DATA SHOWN:

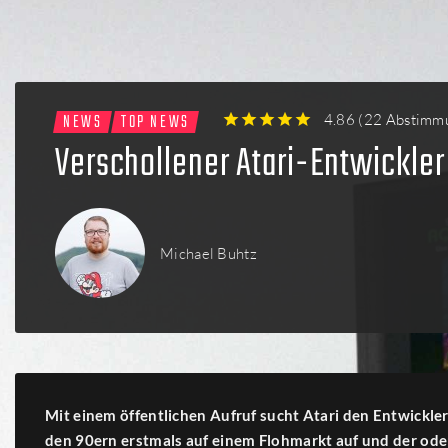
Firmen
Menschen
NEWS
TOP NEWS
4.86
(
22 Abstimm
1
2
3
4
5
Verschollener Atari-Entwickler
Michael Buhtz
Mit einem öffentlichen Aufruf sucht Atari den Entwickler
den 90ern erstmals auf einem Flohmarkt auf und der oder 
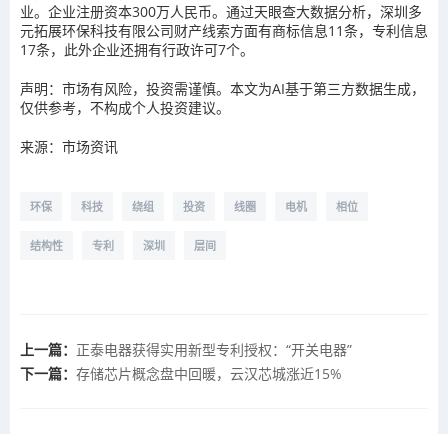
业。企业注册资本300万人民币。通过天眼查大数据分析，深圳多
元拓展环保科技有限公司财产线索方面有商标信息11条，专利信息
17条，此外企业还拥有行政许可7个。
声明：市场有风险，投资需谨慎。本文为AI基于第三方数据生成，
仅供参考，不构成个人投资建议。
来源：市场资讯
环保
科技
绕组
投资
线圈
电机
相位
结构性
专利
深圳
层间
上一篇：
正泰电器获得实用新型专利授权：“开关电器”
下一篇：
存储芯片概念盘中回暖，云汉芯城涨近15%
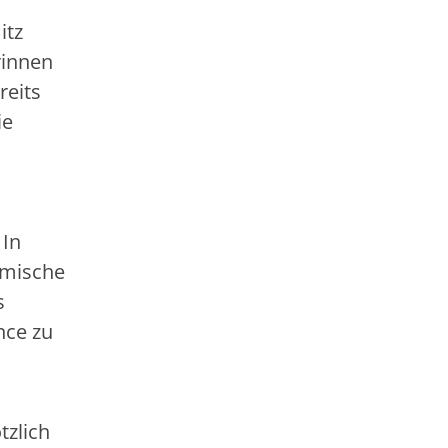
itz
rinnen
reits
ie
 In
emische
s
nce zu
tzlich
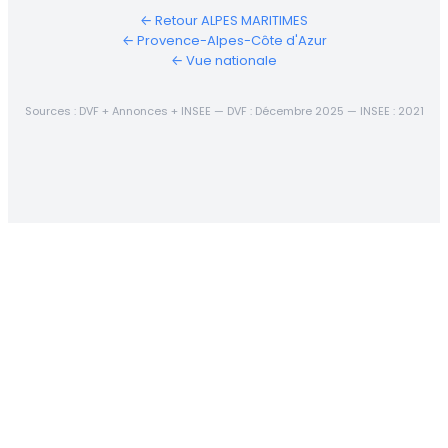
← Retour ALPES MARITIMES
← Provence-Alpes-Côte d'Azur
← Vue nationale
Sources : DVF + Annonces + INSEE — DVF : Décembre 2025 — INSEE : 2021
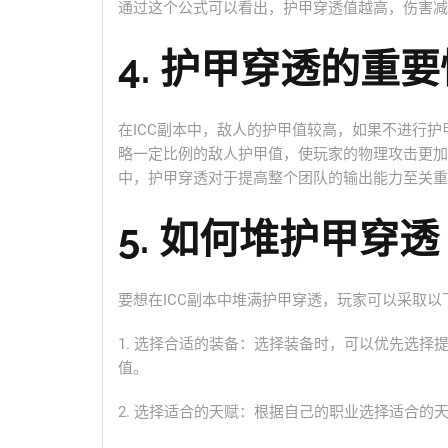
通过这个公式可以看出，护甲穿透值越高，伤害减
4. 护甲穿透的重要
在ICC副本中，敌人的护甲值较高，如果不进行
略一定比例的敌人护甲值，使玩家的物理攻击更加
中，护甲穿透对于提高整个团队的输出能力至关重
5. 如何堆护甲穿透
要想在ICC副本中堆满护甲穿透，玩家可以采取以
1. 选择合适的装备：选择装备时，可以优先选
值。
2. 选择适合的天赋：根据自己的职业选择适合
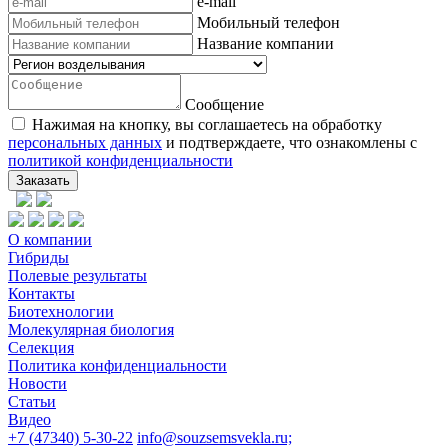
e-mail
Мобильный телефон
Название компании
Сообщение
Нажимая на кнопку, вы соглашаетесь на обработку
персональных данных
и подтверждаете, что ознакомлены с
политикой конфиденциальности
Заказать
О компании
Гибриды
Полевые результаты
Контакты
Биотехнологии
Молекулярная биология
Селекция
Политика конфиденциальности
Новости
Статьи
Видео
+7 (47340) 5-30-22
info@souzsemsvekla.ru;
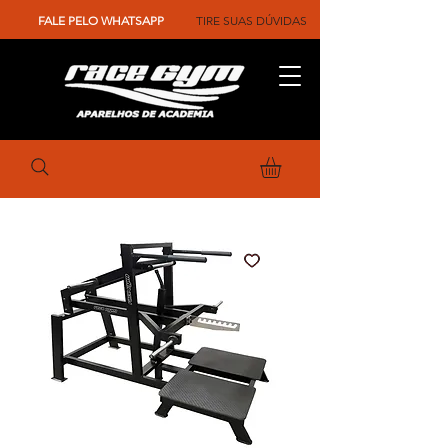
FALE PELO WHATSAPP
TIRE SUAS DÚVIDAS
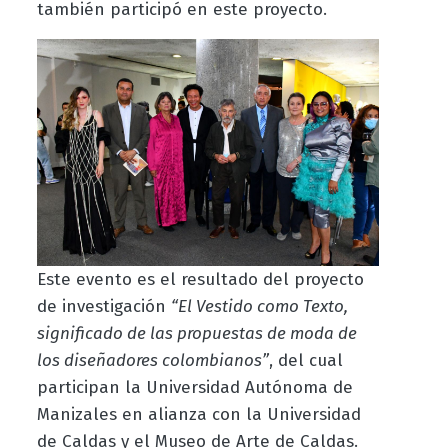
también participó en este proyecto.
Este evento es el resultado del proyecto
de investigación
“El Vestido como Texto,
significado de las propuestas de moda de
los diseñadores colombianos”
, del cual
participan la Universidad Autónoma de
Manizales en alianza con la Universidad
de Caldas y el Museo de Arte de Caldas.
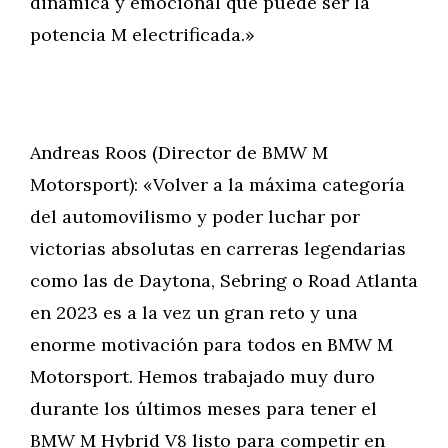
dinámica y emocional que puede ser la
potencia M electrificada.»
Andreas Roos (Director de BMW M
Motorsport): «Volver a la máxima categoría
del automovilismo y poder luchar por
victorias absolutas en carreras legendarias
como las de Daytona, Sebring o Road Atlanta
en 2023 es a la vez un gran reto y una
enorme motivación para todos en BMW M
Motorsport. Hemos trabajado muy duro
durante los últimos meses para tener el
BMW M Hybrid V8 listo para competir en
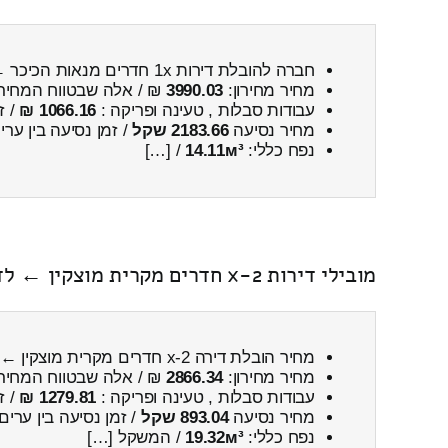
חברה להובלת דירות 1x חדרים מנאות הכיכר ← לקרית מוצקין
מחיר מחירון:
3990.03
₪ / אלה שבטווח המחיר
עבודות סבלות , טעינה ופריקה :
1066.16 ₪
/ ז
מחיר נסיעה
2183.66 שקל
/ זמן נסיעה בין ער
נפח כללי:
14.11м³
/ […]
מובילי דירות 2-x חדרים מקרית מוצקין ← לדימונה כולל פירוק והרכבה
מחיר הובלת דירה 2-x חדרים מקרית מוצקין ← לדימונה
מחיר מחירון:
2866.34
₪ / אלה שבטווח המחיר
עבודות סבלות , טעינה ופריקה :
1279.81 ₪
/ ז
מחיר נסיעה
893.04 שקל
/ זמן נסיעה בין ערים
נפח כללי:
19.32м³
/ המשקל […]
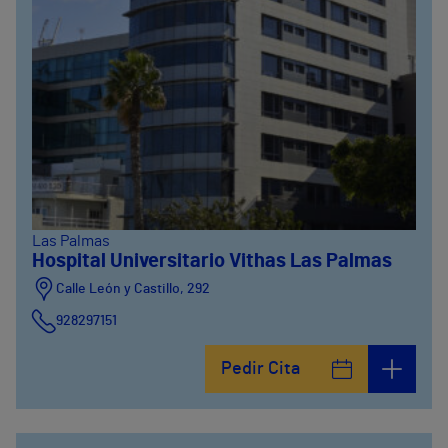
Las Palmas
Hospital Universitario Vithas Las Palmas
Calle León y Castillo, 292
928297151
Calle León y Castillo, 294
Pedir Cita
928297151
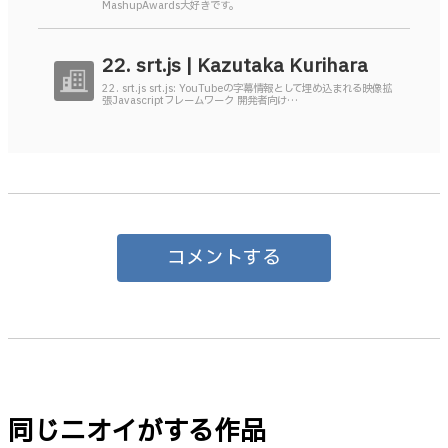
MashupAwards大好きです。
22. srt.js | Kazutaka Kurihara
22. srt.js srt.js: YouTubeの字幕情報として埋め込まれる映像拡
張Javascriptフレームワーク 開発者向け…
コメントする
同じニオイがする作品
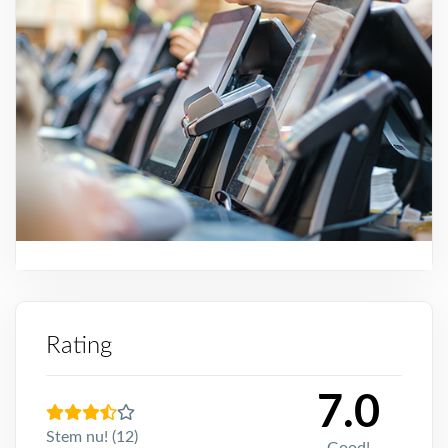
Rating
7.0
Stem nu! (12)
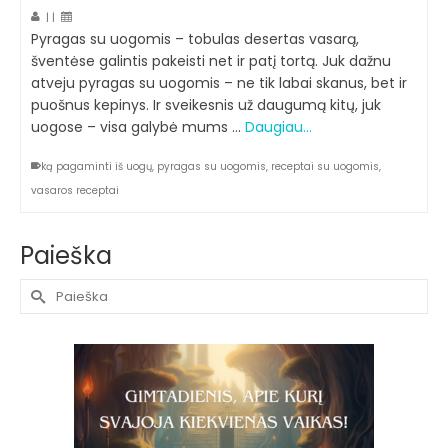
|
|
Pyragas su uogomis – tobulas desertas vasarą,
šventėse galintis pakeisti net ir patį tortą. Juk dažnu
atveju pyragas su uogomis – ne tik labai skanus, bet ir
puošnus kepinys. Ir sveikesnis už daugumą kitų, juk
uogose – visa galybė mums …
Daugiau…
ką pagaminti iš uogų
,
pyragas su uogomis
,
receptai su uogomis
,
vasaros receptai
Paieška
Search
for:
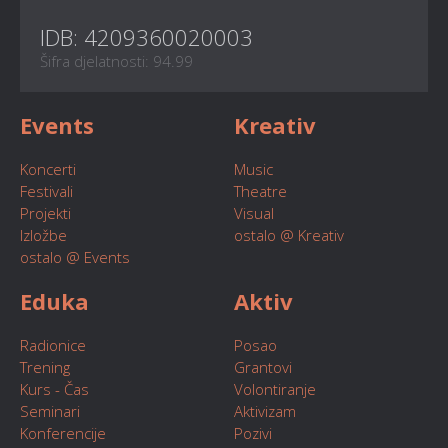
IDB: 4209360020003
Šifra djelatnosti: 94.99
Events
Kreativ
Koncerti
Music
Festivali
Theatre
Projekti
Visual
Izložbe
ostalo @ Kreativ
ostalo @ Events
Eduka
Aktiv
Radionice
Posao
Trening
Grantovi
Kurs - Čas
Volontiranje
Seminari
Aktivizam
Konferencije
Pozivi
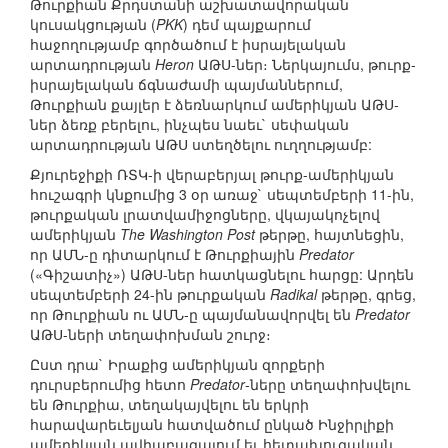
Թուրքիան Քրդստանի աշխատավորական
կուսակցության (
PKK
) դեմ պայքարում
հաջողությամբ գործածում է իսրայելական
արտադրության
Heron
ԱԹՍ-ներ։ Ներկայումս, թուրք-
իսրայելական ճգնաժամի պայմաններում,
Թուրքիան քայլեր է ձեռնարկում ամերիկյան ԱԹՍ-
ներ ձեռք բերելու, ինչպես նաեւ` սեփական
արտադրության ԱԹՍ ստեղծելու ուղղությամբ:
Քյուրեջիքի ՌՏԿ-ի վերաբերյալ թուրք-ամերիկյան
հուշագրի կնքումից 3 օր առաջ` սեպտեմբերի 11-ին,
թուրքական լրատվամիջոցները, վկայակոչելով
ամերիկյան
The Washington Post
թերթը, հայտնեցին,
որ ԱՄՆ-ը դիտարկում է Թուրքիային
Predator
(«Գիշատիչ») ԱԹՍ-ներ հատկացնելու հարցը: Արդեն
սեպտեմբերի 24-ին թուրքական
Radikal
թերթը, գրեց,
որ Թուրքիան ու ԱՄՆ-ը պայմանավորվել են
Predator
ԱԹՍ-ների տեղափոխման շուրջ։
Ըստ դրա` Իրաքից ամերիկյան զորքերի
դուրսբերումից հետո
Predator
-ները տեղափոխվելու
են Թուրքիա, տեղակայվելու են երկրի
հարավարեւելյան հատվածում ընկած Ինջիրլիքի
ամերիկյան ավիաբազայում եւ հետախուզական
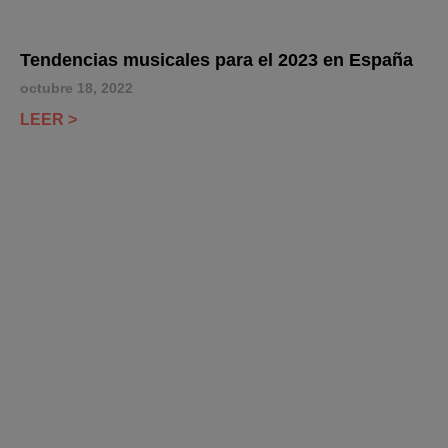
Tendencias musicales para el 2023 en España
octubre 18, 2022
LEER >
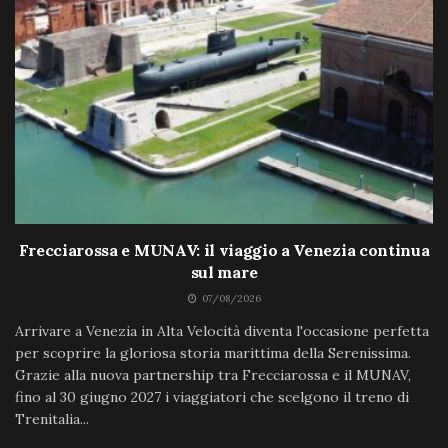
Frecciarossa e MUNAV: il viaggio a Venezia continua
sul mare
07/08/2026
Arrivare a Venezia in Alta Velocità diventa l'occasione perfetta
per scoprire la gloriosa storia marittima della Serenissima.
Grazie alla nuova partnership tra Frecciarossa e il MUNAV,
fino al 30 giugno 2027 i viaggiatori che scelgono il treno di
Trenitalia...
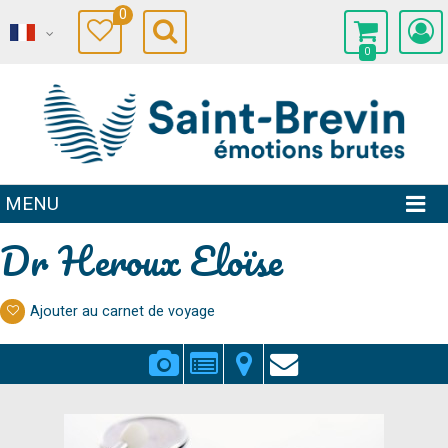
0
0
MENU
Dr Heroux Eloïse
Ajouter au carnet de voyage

REQUIRED WORK: Check every line of the entries above, and copy those that carry the string "מקרית".

SOLUTION FOR THIS TASK:
מובילי דירות 2-x חדרים מקרית מוצקין ← לדימונה כולל פירוק והרכבה
מחיר הובלת דירה 2-x חדרים מקרית מוצקין ← לדימונה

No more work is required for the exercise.